After his tour, William Ferreira returned to Aquidneck Island and settled in Portsmouth. He passed away on February 1, 2003 and is buried at St. Columba Cemetery in Middletown.

Happy Birthday and Semper Fidelis.

Gift of Mrs. Elizabeth Ferreira                                                                 2011.09

Images courtesy of the Naval War College Museum with thanks to the Ferreira Family

Mrs. King's husband is a USMC officer currently attending the Naval War College.

Tuesday, November 8, 2011

New Blog Feature Allows Readers to Ask Questions

The museum blog now has two new features to make communication easier for our community of visitors, researchers, and historical/naval enthusiasts.  If you have a question about a particular blog post or a research inquiry about museum collections, you now have two options.  Please look at the new gadget on the sidebar of this page between the search and the archive gadgets. It has a field for your email address and for your question/comment.
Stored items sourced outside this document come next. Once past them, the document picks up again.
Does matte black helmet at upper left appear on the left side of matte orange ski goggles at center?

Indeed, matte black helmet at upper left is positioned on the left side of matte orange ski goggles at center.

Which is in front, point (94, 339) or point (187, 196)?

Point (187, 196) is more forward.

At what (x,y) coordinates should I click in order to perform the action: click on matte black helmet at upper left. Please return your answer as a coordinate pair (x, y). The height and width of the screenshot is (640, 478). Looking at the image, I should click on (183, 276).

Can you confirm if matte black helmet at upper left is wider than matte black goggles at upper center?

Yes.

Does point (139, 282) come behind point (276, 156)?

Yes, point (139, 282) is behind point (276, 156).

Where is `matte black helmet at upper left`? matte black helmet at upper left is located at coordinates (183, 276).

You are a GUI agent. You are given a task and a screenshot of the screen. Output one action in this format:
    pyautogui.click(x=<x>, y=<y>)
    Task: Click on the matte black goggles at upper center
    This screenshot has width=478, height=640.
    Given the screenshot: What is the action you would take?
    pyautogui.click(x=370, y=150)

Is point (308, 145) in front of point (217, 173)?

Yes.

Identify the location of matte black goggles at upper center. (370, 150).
Fill both required fields out if you have a general question about museum collections, if you have an artifact research request, or if you have a suggestion for a future blog post.  This simple form is also useful if you do not wish to make your comment or inquiry publicly available on the internet.

The other way to comment on a specific blog article is by posting a message directly below the blog post.  Previously only available to registered users, this option is now open to everyone and can be made anonymously (though all comments are moderated). This blog was started to increase access to the museum's programs and to shine a spotlight on artifacts that are not frequently on display in our exhibits.  We value your feedback and want to hear from you!
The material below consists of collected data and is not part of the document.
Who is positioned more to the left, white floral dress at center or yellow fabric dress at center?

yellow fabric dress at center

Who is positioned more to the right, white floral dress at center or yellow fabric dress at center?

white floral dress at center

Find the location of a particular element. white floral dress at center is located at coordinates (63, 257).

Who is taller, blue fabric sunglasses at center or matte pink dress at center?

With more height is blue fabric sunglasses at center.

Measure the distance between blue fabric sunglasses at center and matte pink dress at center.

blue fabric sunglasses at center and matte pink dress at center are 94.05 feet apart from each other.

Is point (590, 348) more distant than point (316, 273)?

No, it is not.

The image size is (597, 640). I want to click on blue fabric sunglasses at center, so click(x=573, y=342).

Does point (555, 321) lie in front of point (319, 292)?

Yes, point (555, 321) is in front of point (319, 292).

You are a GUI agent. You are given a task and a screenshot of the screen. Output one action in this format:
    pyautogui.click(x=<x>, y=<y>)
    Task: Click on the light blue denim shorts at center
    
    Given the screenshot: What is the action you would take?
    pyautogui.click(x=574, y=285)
Remember you can always follow the museum on facebook and leave public comments there as well.

Thanks and we look forward to hearing from you!

Thursday, November 3, 2011

Artifact Spotlight: Naval War Game Range Wands

---Amy King, Curatorial Volunteer

A naval war game in Pringle Hall during the early 1950s
War gaming has been an integral part of the Naval War College experience since 1885 when Alfred T. Mahan and William McCarty Little evaluated the tactics of various historic naval battles by moving cardboard vessels over a sheet of drawing paper. In 1887 Lt. William McCarty Little delivered lectures on war gaming and its applications on naval warfare to students attending classes at the College. By 1894, President Captain Henry C. Taylor established war games as part of the curriculum.
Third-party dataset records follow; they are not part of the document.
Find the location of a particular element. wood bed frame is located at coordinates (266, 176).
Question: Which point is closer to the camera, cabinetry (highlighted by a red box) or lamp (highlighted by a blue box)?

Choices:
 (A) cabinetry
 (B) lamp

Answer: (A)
Conducted initially on tables in Luce Hall, games were eventually moved to entire rooms, using linoleum checker board floors as grids. Pringle Hall opened in 1934 and became the center of war gaming on the campus. The second level was dedicated as a floor-size maneuver board with a mezzanine for greater viewing capacity.
Range wands on exhibit overhead in the NWC Gallery

Range wands were used by participants during war games to measure distances between combatant ships. The wooden sticks are painted with alternating black and white sections. A description in the "Conduct of Maneuvers" developed at the College in 1930 describes the first section as six inches long (representing 1500 yards) and all other sections at four inches long (1000 yards).  Varying in size, range wands could be 104" long and represent distances as far as 26000 yards. The wands were placed on the floor with the zero end at the center of the target ship. Students would then make note of which section the firing ship was in, evaluate, and plan moves accordingly.

The wands were used primarily during the Pringle Hall era (1934-1958) and earlier in Luce Hall as well. The evolution of war gaming took a huge step forward when in the fall of 1958, the Naval Electronics Warfare Simulator opened in Sims Hall. War gaming would now be done electronically, using computers and simulators. No longer needed, the wands and other war gaming equipment were stowed in a campus building until discovered several years ago.